> What this task involves:
Only the number is wanted: state how many lines of the data below contain the word "with".

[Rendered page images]
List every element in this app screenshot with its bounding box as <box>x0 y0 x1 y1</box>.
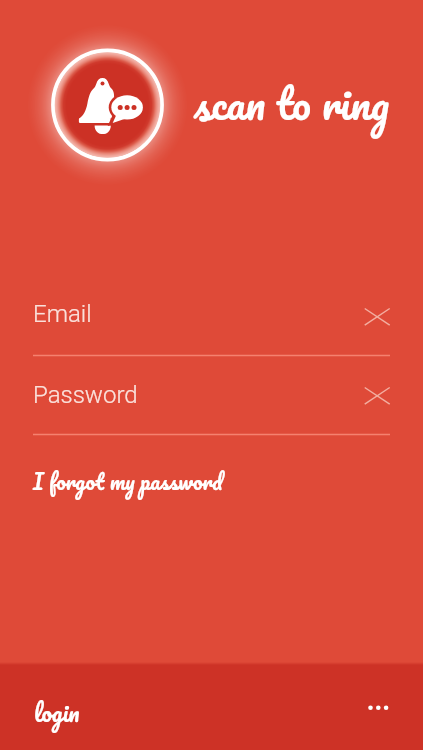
staticText: scan to ring <box>194 67 390 139</box>
staticText: Password <box>33 381 138 409</box>
button[interactable]: Email <box>33 290 390 368</box>
button[interactable]: More options <box>347 665 423 750</box>
staticText: login <box>34 692 80 732</box>
staticText: Email <box>33 300 92 328</box>
button[interactable]: I forgot my password <box>21 455 237 510</box>
button[interactable]: Password <box>33 371 390 447</box>
staticText: I forgot my password <box>33 463 223 500</box>
button[interactable]: login <box>0 665 347 750</box>
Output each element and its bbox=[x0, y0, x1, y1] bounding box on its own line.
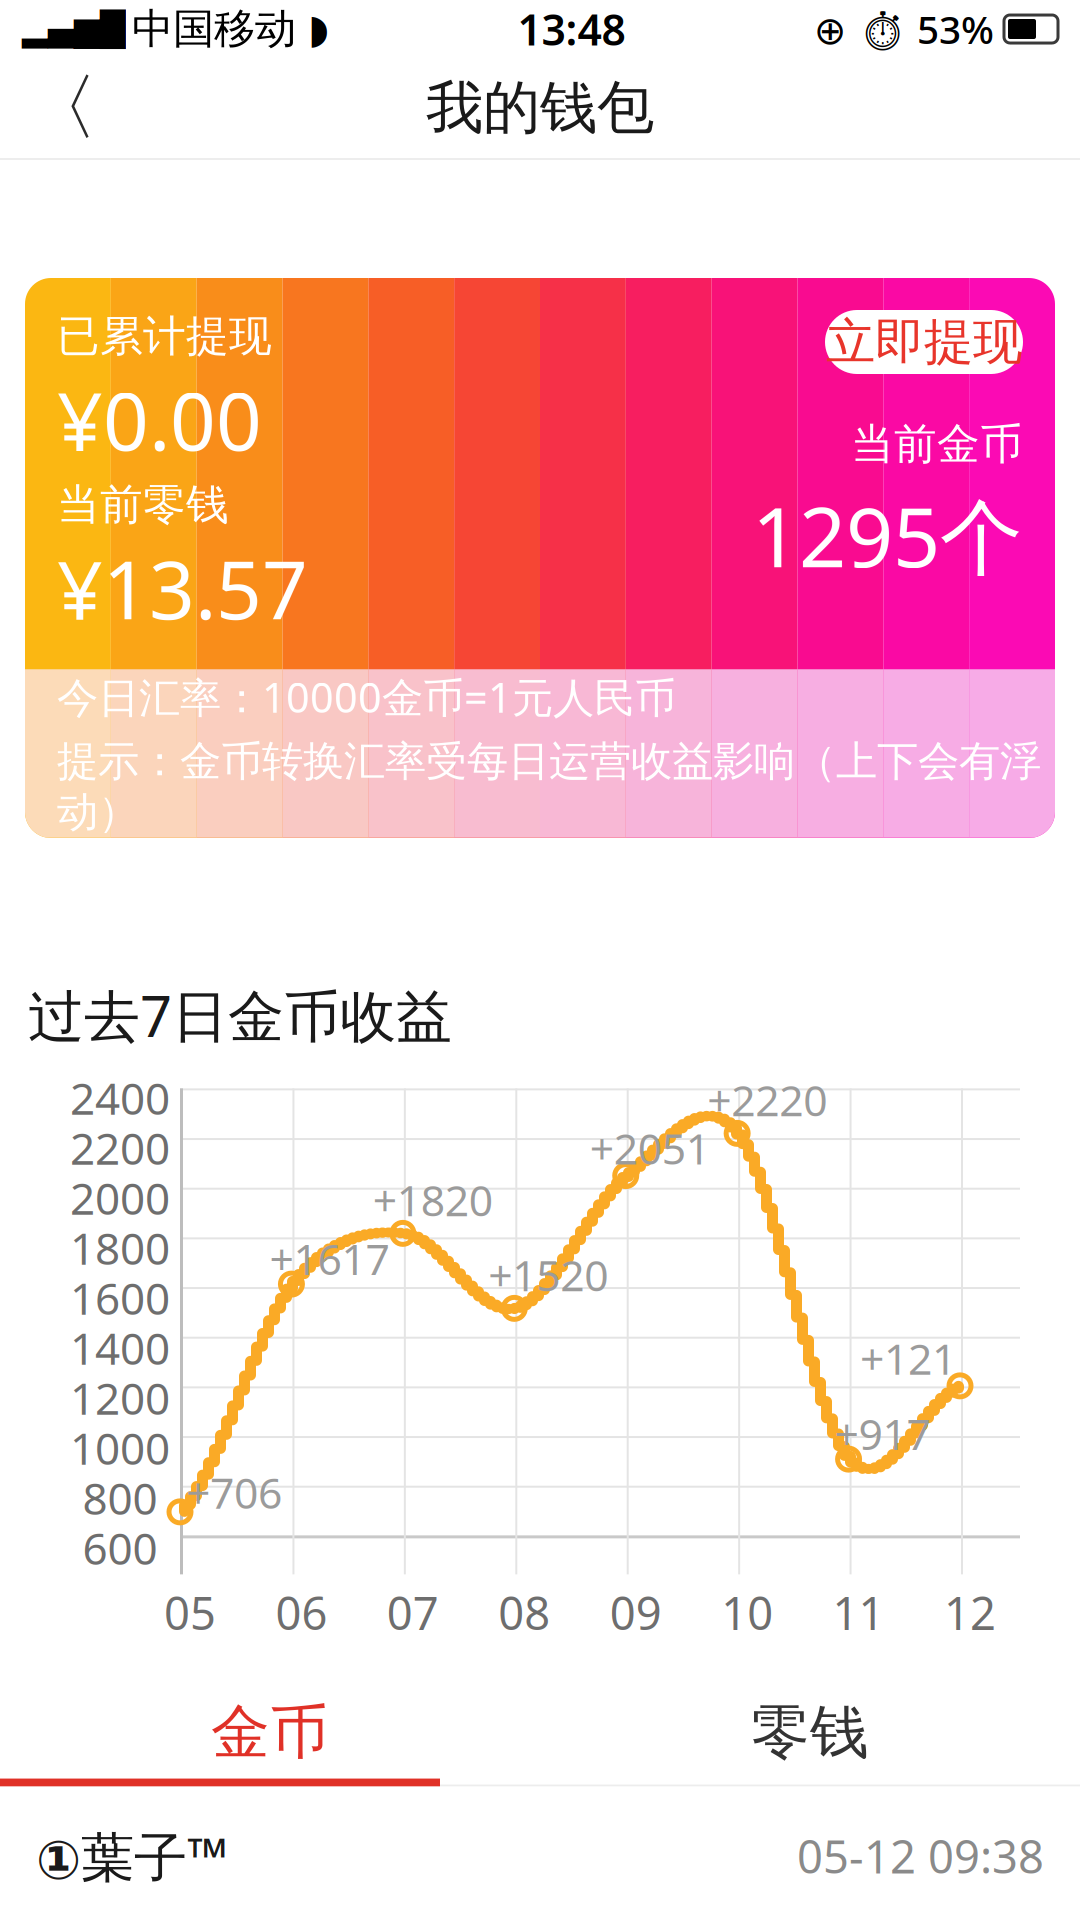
button[interactable]: Back bbox=[12, 58, 112, 158]
staticText: 05-12 09:38 bbox=[797, 1826, 1044, 1886]
staticText: 1600 bbox=[70, 1268, 170, 1327]
staticText: 零钱 bbox=[751, 1696, 869, 1769]
staticText: 当前零钱 bbox=[57, 479, 229, 531]
staticText: 08 bbox=[498, 1582, 550, 1643]
staticText: 今日汇率：10000金币=1元人民币 bbox=[57, 669, 676, 724]
staticText: 1000 bbox=[70, 1418, 170, 1477]
staticText: 07 bbox=[387, 1582, 439, 1643]
staticText: 05 bbox=[164, 1582, 216, 1643]
staticText: 1200 bbox=[70, 1368, 170, 1427]
staticText: 1400 bbox=[70, 1318, 170, 1377]
staticText: 我的钱包 bbox=[426, 73, 654, 143]
staticText: 1295个 bbox=[752, 480, 1023, 590]
staticText: +706 bbox=[186, 1464, 282, 1521]
staticText: +1820 bbox=[373, 1171, 493, 1228]
staticText: +2220 bbox=[707, 1071, 827, 1128]
staticText: +2051 bbox=[590, 1120, 710, 1176]
staticText: +121 bbox=[860, 1330, 956, 1387]
button[interactable]: 立即提现 bbox=[825, 310, 1023, 374]
staticText: ①葉子™ bbox=[36, 1821, 228, 1891]
staticText: 09 bbox=[610, 1582, 662, 1643]
staticText: ¥13.57 bbox=[57, 535, 308, 641]
staticText: 06 bbox=[275, 1582, 327, 1643]
staticText: 12 bbox=[944, 1582, 996, 1643]
staticText: 立即提现 bbox=[826, 312, 1022, 372]
button[interactable]: 金币 bbox=[0, 1687, 540, 1779]
button[interactable]: ①葉子™ bbox=[0, 1787, 1080, 1920]
staticText: 10 bbox=[721, 1582, 773, 1643]
staticText: 600 bbox=[82, 1518, 158, 1577]
staticText: ¥0.00 bbox=[57, 366, 262, 473]
staticText: 1800 bbox=[70, 1218, 170, 1277]
staticText: 中国移动 bbox=[132, 4, 296, 54]
staticText: +917 bbox=[835, 1405, 931, 1462]
staticText: +1617 bbox=[269, 1230, 389, 1287]
staticText: 当前金币 bbox=[851, 418, 1023, 470]
staticText: 已累计提现 bbox=[57, 310, 272, 362]
staticText: 2200 bbox=[70, 1118, 170, 1177]
staticText: 〈 bbox=[26, 64, 98, 152]
staticText: +1520 bbox=[488, 1246, 608, 1303]
staticText: 金币 bbox=[211, 1696, 329, 1769]
staticText: ▂▄▆█ bbox=[22, 10, 126, 48]
staticText: 800 bbox=[82, 1468, 158, 1527]
button[interactable]: 零钱 bbox=[540, 1687, 1080, 1779]
staticText: ⊕ ⏱ 53% bbox=[814, 3, 994, 55]
staticText: 过去7日金币收益 bbox=[28, 978, 452, 1052]
staticText: 2400 bbox=[70, 1068, 170, 1127]
staticText: 提示：金币转换汇率受每日运营收益影响（上下会有浮动） bbox=[57, 736, 1041, 838]
staticText: 13:48 bbox=[518, 1, 626, 57]
staticText: 2000 bbox=[70, 1168, 170, 1227]
staticText: 11 bbox=[833, 1582, 885, 1643]
staticText: ◗ bbox=[308, 6, 329, 52]
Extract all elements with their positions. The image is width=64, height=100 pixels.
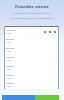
staticText: Your daily 10 min kit of fun at home — [0, 12, 64, 15]
staticText: Exercise — [6, 38, 14, 41]
staticText: 1 min — [6, 59, 11, 62]
button[interactable]: Exercise — [4, 72, 59, 81]
staticText: 1 min — [6, 50, 11, 53]
button[interactable]: Exercise — [4, 54, 59, 63]
staticText: 1 min — [6, 77, 11, 80]
staticText: Pocketbits: exercise — [0, 4, 64, 9]
staticText: Exercise — [6, 74, 14, 77]
staticText: Warm up — [6, 29, 16, 32]
staticText: 1 min — [6, 68, 11, 71]
button[interactable]: Exercise — [4, 81, 59, 89]
staticText: Exercise — [6, 82, 14, 85]
button[interactable]: Exercise — [4, 45, 59, 54]
button[interactable]: Exercise — [4, 63, 59, 72]
staticText: Exercise — [6, 65, 14, 68]
staticText: 1 min — [6, 85, 11, 88]
staticText: Pick your workout and get moving today — [0, 17, 64, 20]
staticText: Exercise — [6, 47, 14, 50]
staticText: 1 min — [6, 41, 11, 44]
button[interactable]: Warm up — [4, 28, 59, 36]
staticText: Exercise — [6, 56, 14, 59]
staticText: 2 min — [6, 32, 12, 35]
button[interactable]: Exercise — [4, 36, 59, 45]
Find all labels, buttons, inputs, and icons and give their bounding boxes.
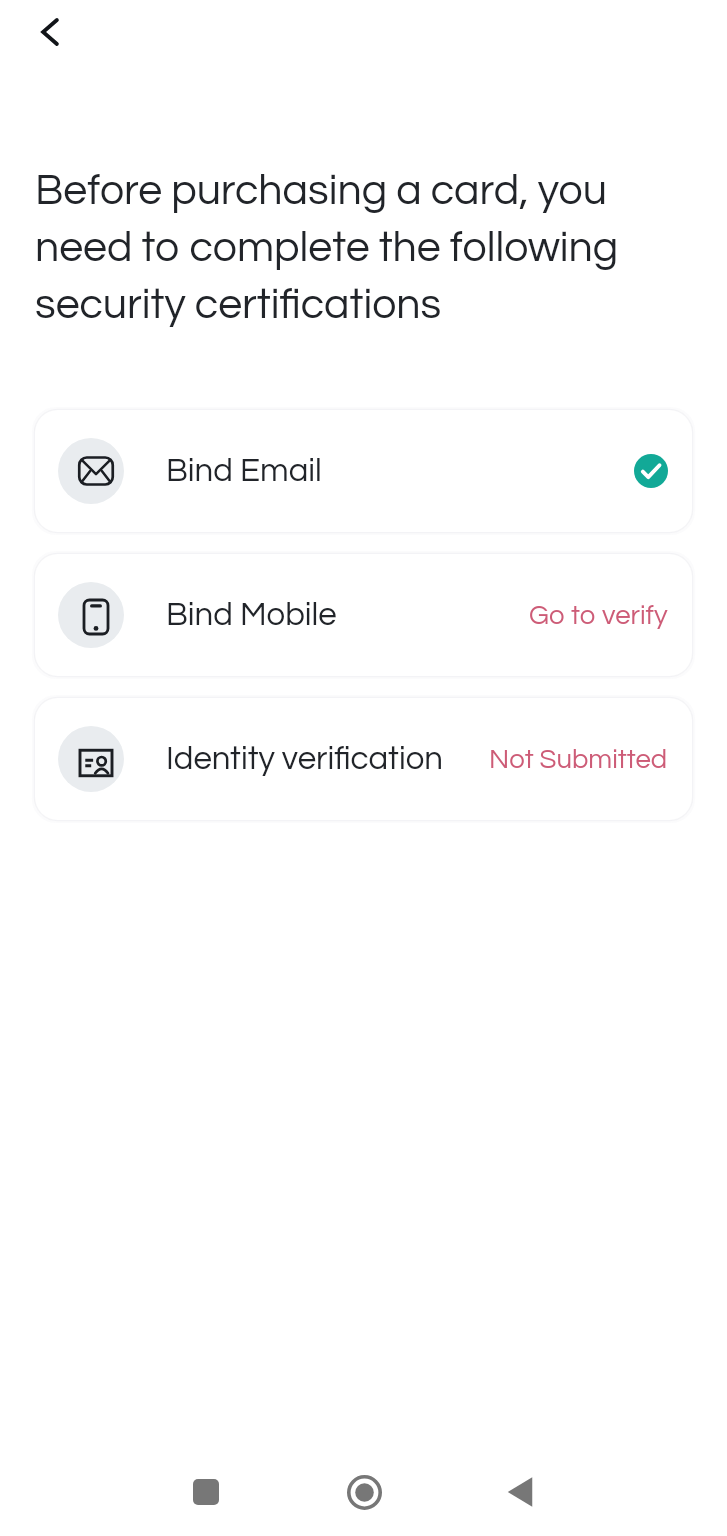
button[interactable]: Bind Email (35, 410, 692, 532)
staticText: Not Submitted (489, 745, 668, 773)
staticText: Before purchasing a card, you need to co… (35, 169, 687, 327)
staticText: Go to verify (529, 601, 668, 629)
button[interactable]: Back (443, 1448, 601, 1536)
button[interactable]: Back (22, 4, 78, 60)
button[interactable]: Home (285, 1448, 443, 1536)
staticText: Identity verification (166, 742, 443, 776)
button[interactable]: Go to verify (529, 601, 668, 629)
button[interactable]: Bind Mobile (35, 554, 692, 676)
button[interactable]: Not Submitted (489, 745, 668, 773)
staticText: Bind Email (166, 454, 322, 488)
staticText: Bind Mobile (166, 598, 337, 632)
button[interactable]: Identity verification (35, 698, 692, 820)
button[interactable]: Recent apps (127, 1448, 285, 1536)
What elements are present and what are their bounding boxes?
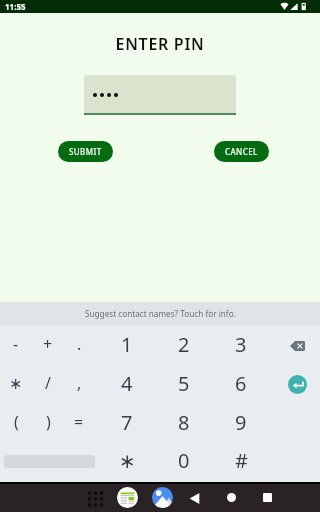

> Completed task:
2